Best Picture Nominee


Belfast
(2022)


When people want to make the argument that religion is a bad thing, history is sometimes a favorite point of reference. “What about the Crusades?” “What about the Witch Trials?” or sometimes, “What about the Troubles?”

So what about the Troubles? What were the Troubles? The term was used to describe the violent conflicts in Ireland from the late 1960s through the Good Friday Agreement of 1998. The two conflicting groups were “The Protestants” and the “The Catholics,” so it's remembered as a religious conflict. The issues at stake, though, weren’t religious but rather political. Those who wanted to remain part of the United Kingdom tended to be Protestant while those who wanted to break away and be independent tended to be Catholic. The dividing issue was political, but it led to great religious prejudice.

Belfast, a film written and directed by Kenneth Branagh, is a semi-autographical story about Buddy (Jude Hill) and his family in the midst of the beginning of the troubles in the city of Belfast. Though Protestants, Buddy’s parents have no negative feelings against the Catholics in their neighborhood, so when local thugs ask for Buddy’s “Pa” (Jamie Dornan) to help fight the Catholics, the family finds themselves in the middle of the conflict.

Buddy's cousin, Moria (Lara McDonnell), has taken the side of the Protestants (“her gang”) in the conflict. She tries to get Buddy to join her gang as well. Buddy must make some very difficult choices.

And the wisdom to make those choices comes to Buddy in part from going to church.

One Sunday morning, Buddy’s Pa and Ma (Caitriona Balfe) send Buddy and his brother Will (Lewis McAskie) to church. Pa and Ma are looking for some quality, um, “alone time.” On that Sunday the minister (Turlough Convery) at the Protestant church delivers a stern sermon on the need to decide, upon reaching the fork in the road, between the road to Life or the road to Destruction.

The sermon is put in a comic light. Buddy’s cousin has just been telling him that the Catholics were all about guilt and fire and brimstone, and the (Protestant) sermon is presented as being of that type. Buddy obsesses about the sermon, making his own little drawing of the roads to Destruction or Life. Buddy is coming of age, and he soon will have to make difficult moral choices. Like his family, he must decide whether he should join those who want to attack his neighbors; to do what is right or what is wrong. The sermon used for comic effect is exactly the message that Buddy needed to hear.

Belfast
is one of ten films nominated for Best Picture this year. Though I’ve only seen four of the nominees, this film is full of humor, wisdom, and heart, so I’d be happy to see it take the prize. But here at Movie Churches, we're able to award the film in another way. The church and minister in the film earn a Movie Churches rating of Three Steeples.

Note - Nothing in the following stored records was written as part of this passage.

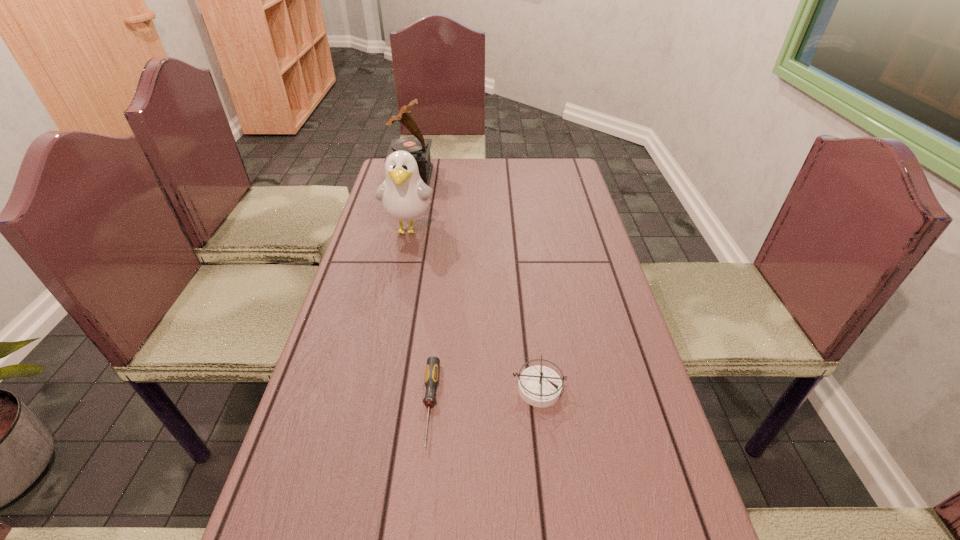 At what (x,y) coordinates should I click in order to perform the action: click on object present at the far edge. Please return your answer as a coordinate pair (x, y). This screenshot has height=540, width=960. Looking at the image, I should click on (418, 147).

At what (x,y) coordinates should I click in order to perform the action: click on phonograph_record located at the left edge. Please return your answer as a coordinate pair (x, y). Looking at the image, I should click on (418, 147).

The image size is (960, 540). What are the coordinates of `gull that is at the left edge` in the screenshot? It's located at (404, 196).

Locate an element on the screen. This screenshot has height=540, width=960. object present at the far left corner is located at coordinates (418, 147).

You are a GUI agent. You are given a task and a screenshot of the screen. Output one action in this format:
    pyautogui.click(x=<x>, y=<y>)
    Task: Click on the vacant space at the far edge of the desktop
    
    Given the screenshot: What is the action you would take?
    pyautogui.click(x=446, y=187)

Locate an element on the screen. This screenshot has width=960, height=540. vacant space at the left edge is located at coordinates (373, 245).

Locate an element on the screen. The width and height of the screenshot is (960, 540). vacant space at the right edge of the desktop is located at coordinates (626, 374).

At what (x,y) coordinates should I click in order to perform the action: click on free region at the far left corner. Please return your answer as a coordinate pair (x, y). This screenshot has width=960, height=540. Looking at the image, I should click on (382, 178).

Where is `vacant region at the far right corner of the desktop`? vacant region at the far right corner of the desktop is located at coordinates (575, 179).

Locate an element on the screen. The height and width of the screenshot is (540, 960). unoccupied position between the rightmost object and the gull is located at coordinates (473, 309). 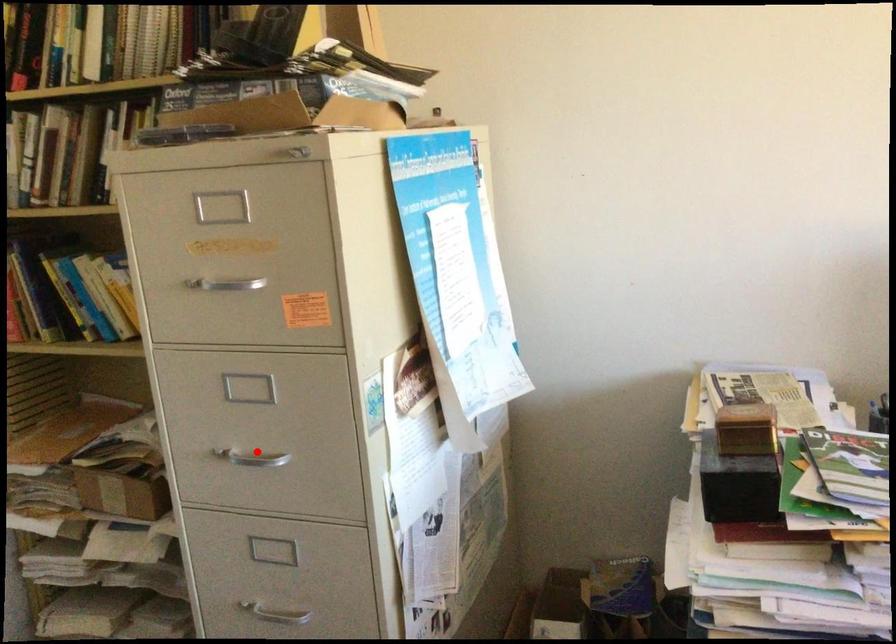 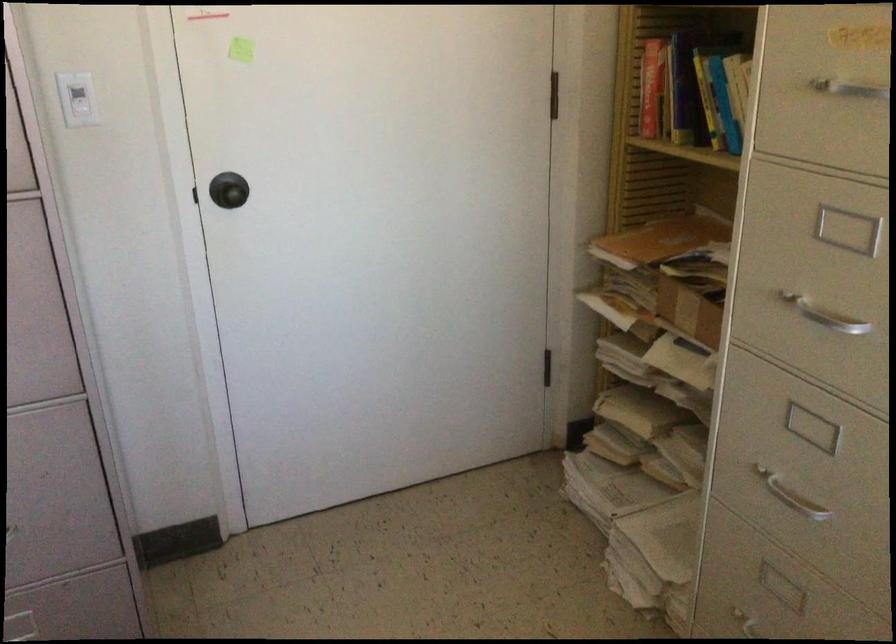 Question: I am providing you with two images of the same scene from different viewpoints. A red point is shown in image1. For the corresponding object point in image2, is it positioned nearer or farther from the camera?

Choices:
 (A) Nearer
 (B) Farther

Answer: (A) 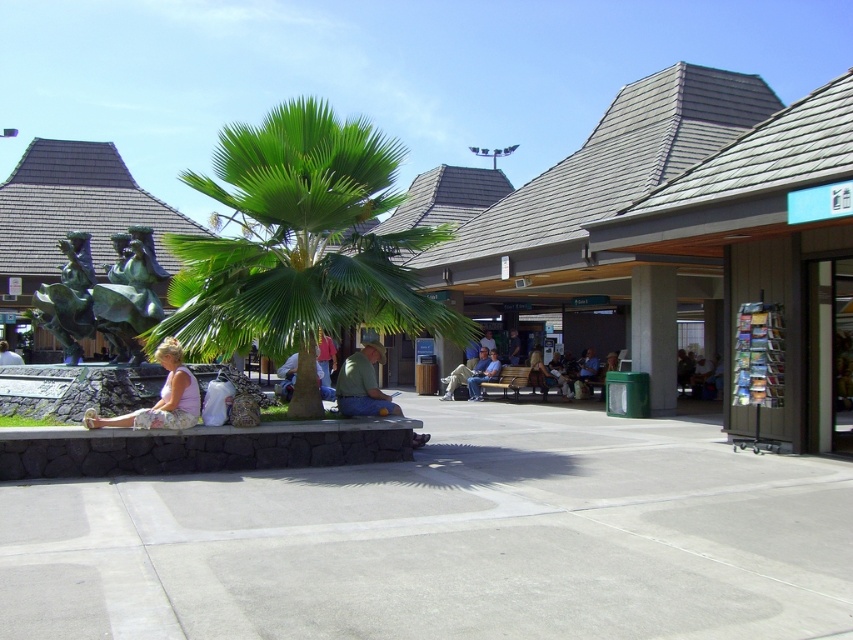 Can you confirm if light pink fabric skirt at lower left is smaller than light blue jeans at center?

Correct, light pink fabric skirt at lower left occupies less space than light blue jeans at center.

Is light pink fabric skirt at lower left shorter than light blue jeans at center?

Correct, light pink fabric skirt at lower left is not as tall as light blue jeans at center.

Image resolution: width=853 pixels, height=640 pixels. Find the location of `light pink fabric skirt at lower left`. light pink fabric skirt at lower left is located at coordinates (161, 397).

Where is `light pink fabric skirt at lower left`? The height and width of the screenshot is (640, 853). light pink fabric skirt at lower left is located at coordinates [161, 397].

Is green leafy palm tree at center wider than light pink fabric skirt at lower left?

Yes.

Between point (331, 262) and point (171, 378), which one is positioned behind?

Point (331, 262)

Describe the element at coordinates (299, 244) in the screenshot. Image resolution: width=853 pixels, height=640 pixels. I see `green leafy palm tree at center` at that location.

Find the location of a particular element. This screenshot has height=640, width=853. green leafy palm tree at center is located at coordinates (299, 244).

Looking at this image, is green metallic statue at left below light brown leather jacket at center?

No, green metallic statue at left is not below light brown leather jacket at center.

Does green metallic statue at left appear over light brown leather jacket at center?

Yes, green metallic statue at left is above light brown leather jacket at center.

Does point (669, 205) lie in front of point (450, 387)?

Yes, it is.

Where is `green metallic statue at left`? The image size is (853, 640). green metallic statue at left is located at coordinates (689, 243). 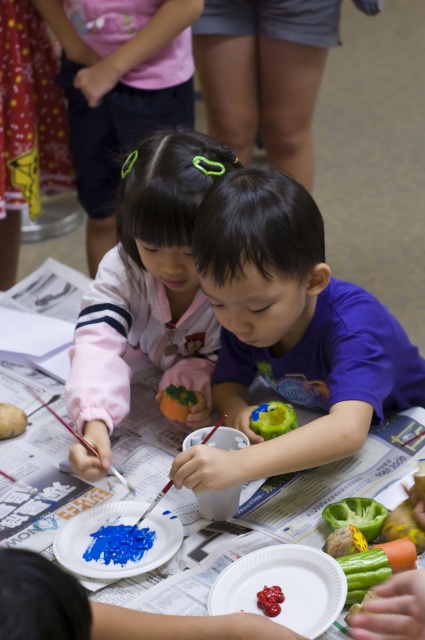 Question: Is pink fabric hair tie at upper center above blue matte paint at lower center?

Choices:
 (A) no
 (B) yes

Answer: (B)

Question: Which of the following is the closest to the observer?

Choices:
 (A) green matte bell pepper at lower right
 (B) white paper plate at center

Answer: (B)

Question: Is blue matte paint at lower center bigger than green matte pepper at center?

Choices:
 (A) yes
 (B) no

Answer: (B)

Question: Among these points, which one is nearest to the camera?

Choices:
 (A) (317, 628)
 (B) (113, 506)
 (C) (78, 88)
 (D) (379, 356)

Answer: (A)

Question: Considering the real-world distances, which object is farthest from the white paper plate at center?

Choices:
 (A) blue matte paint at lower center
 (B) green matte bell pepper at lower right
 (C) green matte pepper at lower center
 (D) pink fabric hair tie at upper center

Answer: (D)

Question: Is purple matte shirt at center to the right of matte white paper plate at lower center from the viewer's perspective?

Choices:
 (A) yes
 (B) no

Answer: (A) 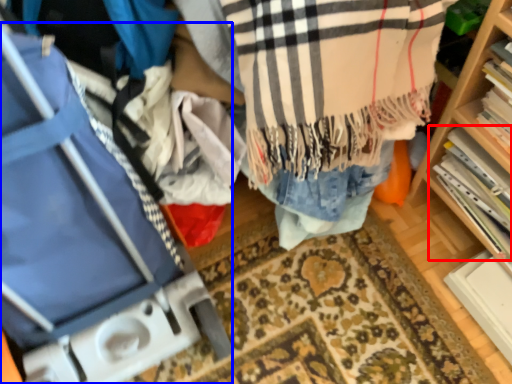 Question: Which point is closer to the camera, book (highlighted by a red box) or luggage (highlighted by a blue box)?

Choices:
 (A) book
 (B) luggage

Answer: (B) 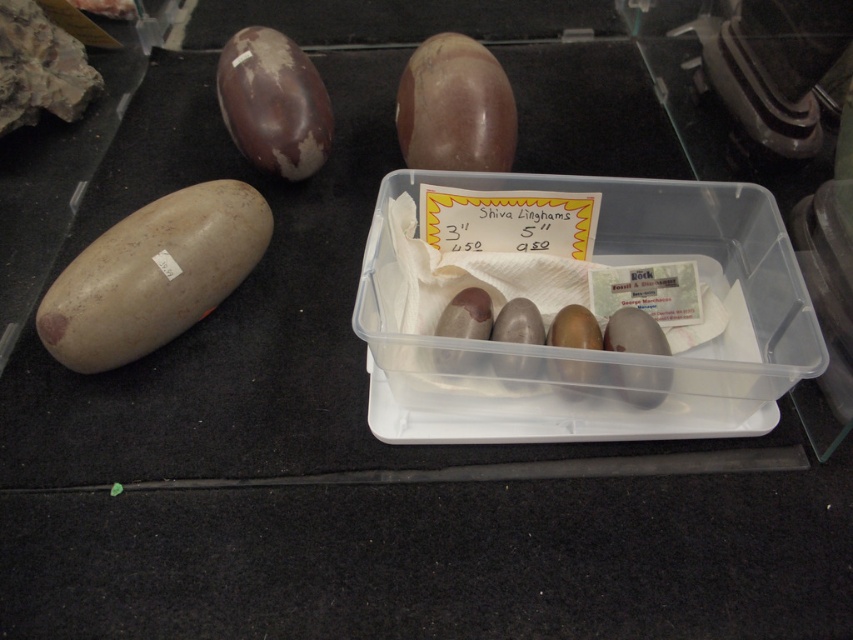 Question: Which point appears closest to the camera in this image?

Choices:
 (A) (461, 166)
 (B) (317, 116)
 (C) (258, 228)

Answer: (C)

Question: Is matte brown potato at left positioned in front of brown matte egg at upper left?

Choices:
 (A) yes
 (B) no

Answer: (A)

Question: Which of the following is the farthest from the observer?

Choices:
 (A) shiny brown stone at upper center
 (B) matte brown potato at left
 (C) brown matte egg at upper left

Answer: (C)

Question: Can you confirm if shiny brown stone at upper center is bigger than brown matte egg at upper left?

Choices:
 (A) yes
 (B) no

Answer: (A)

Question: Does matte brown potato at left have a greater width compared to brown matte egg at upper left?

Choices:
 (A) yes
 (B) no

Answer: (A)

Question: Which point appears closest to the camera in this image?

Choices:
 (A) (148, 298)
 (B) (222, 56)
 (C) (463, 60)

Answer: (A)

Postscript In the film, Buddy was born in 1960, making him one year older than us here at Movie Churches. We share with him many of the same pop culture touchstones such as Chitty Chitty Bang Bang in the movie theater, Star Trek on the TV, and Matchbox cars. In fact, Buddy has the same Matchbox carrying case that I had as a kid (and still possess). I wonder if Kenneth Branagh has the same carrying case as well.